There are a lot of people having imposter syndrome in the first weeks of their new job. That will not sound helpful, but you shouldn't feel like an imposter! It would be best if you were confident of your skills and the company's skill in evaluating you and offering you the role. The first couple of weeks in a new company or position is really taught, and your brain will need some time to digest all the information you tried to consume, so please get your time! The last thing you want is to burn out in the first few weeks of joining a team.

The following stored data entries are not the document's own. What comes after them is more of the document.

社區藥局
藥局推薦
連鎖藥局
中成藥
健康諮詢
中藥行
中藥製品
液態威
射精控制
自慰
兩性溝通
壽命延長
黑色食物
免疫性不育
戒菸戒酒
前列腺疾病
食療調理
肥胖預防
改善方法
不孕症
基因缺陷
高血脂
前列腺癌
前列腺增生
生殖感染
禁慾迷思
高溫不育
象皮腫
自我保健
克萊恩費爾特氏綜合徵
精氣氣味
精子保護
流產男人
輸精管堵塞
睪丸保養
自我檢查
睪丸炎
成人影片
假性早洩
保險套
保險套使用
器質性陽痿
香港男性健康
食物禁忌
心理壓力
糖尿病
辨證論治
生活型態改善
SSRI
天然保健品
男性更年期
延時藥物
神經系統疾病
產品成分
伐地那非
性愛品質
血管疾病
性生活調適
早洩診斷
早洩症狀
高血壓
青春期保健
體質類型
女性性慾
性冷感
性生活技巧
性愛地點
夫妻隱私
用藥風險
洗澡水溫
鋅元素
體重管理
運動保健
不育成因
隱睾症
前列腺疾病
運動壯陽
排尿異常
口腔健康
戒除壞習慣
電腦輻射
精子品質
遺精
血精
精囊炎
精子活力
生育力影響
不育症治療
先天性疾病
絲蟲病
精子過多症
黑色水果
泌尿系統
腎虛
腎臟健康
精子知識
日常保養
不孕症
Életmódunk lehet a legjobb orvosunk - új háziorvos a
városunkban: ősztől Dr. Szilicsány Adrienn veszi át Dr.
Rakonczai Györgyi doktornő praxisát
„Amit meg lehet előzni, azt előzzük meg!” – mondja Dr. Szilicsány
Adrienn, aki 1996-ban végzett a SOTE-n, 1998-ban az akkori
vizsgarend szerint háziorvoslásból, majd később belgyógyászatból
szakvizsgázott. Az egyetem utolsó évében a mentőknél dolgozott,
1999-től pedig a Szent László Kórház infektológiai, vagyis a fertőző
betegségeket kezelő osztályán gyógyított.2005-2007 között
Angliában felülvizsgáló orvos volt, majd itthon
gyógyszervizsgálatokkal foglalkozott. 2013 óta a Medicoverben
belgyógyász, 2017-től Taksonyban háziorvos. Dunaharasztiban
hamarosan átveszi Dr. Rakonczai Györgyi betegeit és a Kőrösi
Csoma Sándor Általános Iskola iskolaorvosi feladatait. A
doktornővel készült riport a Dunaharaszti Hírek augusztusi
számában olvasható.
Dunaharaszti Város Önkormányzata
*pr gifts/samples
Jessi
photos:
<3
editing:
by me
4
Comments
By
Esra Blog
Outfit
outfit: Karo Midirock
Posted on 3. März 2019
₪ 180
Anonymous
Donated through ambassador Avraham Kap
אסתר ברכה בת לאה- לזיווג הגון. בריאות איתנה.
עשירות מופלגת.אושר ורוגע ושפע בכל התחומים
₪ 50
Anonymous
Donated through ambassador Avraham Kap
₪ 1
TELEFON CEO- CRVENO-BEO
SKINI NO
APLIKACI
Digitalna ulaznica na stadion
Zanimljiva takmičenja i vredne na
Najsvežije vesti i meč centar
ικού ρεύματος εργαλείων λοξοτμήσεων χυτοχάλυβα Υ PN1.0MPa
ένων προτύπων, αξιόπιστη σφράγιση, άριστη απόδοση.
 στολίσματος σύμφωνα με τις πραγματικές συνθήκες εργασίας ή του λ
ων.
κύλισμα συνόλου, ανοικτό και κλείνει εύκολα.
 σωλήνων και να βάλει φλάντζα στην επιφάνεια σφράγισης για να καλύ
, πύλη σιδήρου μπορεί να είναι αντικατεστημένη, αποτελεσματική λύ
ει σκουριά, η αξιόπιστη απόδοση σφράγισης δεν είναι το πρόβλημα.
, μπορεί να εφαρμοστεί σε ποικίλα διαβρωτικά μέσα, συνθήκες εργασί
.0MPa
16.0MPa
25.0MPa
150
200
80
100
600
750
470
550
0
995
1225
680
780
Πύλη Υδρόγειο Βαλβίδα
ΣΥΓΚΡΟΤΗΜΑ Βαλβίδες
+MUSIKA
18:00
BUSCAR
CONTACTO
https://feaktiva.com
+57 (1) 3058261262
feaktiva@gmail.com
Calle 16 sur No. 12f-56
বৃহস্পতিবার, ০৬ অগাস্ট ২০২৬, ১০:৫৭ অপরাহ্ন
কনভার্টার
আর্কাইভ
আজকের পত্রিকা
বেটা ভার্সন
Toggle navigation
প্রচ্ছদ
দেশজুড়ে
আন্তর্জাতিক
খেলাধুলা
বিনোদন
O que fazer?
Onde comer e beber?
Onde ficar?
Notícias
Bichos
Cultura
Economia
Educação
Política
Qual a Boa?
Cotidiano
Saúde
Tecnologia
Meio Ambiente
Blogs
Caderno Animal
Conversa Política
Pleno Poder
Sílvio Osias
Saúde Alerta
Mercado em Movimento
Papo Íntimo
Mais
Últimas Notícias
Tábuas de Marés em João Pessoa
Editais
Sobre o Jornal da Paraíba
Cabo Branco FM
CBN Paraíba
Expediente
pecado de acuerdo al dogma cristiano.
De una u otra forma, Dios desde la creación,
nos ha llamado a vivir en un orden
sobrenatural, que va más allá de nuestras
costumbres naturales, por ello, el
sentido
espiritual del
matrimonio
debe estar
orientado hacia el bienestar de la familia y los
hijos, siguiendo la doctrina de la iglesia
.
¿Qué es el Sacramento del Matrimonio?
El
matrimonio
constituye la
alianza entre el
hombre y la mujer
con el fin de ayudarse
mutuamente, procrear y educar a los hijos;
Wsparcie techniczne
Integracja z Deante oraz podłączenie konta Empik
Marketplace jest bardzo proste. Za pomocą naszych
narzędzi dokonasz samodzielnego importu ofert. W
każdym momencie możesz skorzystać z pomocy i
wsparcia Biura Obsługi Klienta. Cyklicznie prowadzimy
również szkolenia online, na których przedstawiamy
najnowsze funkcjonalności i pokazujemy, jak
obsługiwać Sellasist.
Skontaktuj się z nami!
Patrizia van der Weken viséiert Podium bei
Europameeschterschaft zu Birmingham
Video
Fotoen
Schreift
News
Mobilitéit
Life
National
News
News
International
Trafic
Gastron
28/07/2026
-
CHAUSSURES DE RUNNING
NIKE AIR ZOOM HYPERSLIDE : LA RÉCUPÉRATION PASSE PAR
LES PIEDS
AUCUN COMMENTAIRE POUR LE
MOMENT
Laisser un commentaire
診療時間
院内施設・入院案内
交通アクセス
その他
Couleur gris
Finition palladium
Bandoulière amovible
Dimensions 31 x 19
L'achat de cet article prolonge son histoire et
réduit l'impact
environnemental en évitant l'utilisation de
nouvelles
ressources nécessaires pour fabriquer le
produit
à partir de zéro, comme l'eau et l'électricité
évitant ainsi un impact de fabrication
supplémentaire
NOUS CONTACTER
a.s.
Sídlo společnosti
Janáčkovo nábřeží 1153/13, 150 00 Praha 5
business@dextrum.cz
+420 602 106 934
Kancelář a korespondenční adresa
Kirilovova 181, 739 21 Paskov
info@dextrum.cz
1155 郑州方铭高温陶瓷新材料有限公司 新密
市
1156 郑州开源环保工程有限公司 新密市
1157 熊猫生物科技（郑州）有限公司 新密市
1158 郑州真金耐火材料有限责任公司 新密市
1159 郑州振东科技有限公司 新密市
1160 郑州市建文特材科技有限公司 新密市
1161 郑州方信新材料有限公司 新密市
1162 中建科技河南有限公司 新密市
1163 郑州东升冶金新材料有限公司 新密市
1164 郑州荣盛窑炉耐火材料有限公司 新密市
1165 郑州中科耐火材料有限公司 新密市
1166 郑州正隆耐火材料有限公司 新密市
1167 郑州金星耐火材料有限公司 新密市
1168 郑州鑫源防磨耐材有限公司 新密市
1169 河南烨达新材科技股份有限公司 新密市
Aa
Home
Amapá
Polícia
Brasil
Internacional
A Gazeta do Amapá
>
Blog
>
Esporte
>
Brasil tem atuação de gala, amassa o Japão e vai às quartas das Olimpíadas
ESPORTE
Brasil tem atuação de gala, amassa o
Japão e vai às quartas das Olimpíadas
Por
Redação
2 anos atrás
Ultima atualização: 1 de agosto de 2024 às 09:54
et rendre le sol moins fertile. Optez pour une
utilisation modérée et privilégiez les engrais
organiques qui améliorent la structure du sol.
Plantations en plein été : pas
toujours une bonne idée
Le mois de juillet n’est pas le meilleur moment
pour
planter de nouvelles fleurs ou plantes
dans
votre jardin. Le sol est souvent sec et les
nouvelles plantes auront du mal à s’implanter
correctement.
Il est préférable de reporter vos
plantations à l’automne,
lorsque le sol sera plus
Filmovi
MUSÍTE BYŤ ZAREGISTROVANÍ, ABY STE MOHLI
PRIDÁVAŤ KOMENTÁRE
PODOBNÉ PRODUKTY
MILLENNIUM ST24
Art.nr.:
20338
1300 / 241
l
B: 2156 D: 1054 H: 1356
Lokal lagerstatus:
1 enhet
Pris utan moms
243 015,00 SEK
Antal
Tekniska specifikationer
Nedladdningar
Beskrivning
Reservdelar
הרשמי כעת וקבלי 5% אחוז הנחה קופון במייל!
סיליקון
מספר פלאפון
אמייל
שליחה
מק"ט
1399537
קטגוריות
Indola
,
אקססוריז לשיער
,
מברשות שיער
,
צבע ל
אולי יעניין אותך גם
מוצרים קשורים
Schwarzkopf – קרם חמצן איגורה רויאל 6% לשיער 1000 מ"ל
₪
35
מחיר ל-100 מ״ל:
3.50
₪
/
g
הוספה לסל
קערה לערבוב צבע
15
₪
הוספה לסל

Don't compare yourself with others; don't do overtime to speed up because that will hit you later. It's easy to get overwhelmed initially, especially if the system is big and complex. Try to manage your energy and time efficiently, and don't stress when you will start contributing. As long as you are doing your best, then there is no reason not to feel confident.
Dive to unknowns ⁉️
If it's not for pairing, then doing things you don't know is probably the best way to learn. It is expected that
when you join a new team, there will be a lot of unknowns in many domains, code, process, communication, structure, values,
and the list goes on and on.
Don't be afraid to ask questions! In life, you are the only one responsible for what you
know and what you want to learn. This should apply within your role in your new team. You are responsible for what you
what to learn, so go ahead and ask!
Also another piece of advice is
don't be afraid of taking ownership of things that might seem difficult. Good teams will
embrace you to do this and will help you achieve the goal. Pushing yourself in difficult situations will give you a lot
of resources for knowledge. If you are stuck in such a task, communicate it with your team and ask for help. This is
what a team is for, to cover each other and help each other so that they can all be more robust and achieve great things.
Keep notes 📝
Notes are an essential tool at the beginning of your new role. There will be a lot of unknown terminologies, tools, domain concepts, etc. It's good to keep a log of all your questions and unknowns. The faster you resolve this, the quicker you will be able to understand more and eventually get up on your feet. It's an excellent technique to keep notes from meetings at the beginning where you probably don't understand everything and then discuss it with your manager or a colleague. Hopefully, you are meeting with your manager regularly; maybe you have a 1-1 weekly so that could be a good opportunity to ask questions or some guidance for the next steps forward.
Final thoughts 💭
Time helps people adapt to a new role and workplace the most. It is hard in the beginning, especially at that point when you realize how much you don't know and need to learn. However, take stock of your skills, strengths, and experience. You were selected for the position because people believe in your ability to be effective in your role. You can do this!
It would be great if every organization had a robust onboarding program, but not all do. By demonstrating initiative, you can quickly add value and integrate into your role by reaching out, asking for advice, delivering small wins, and being patient.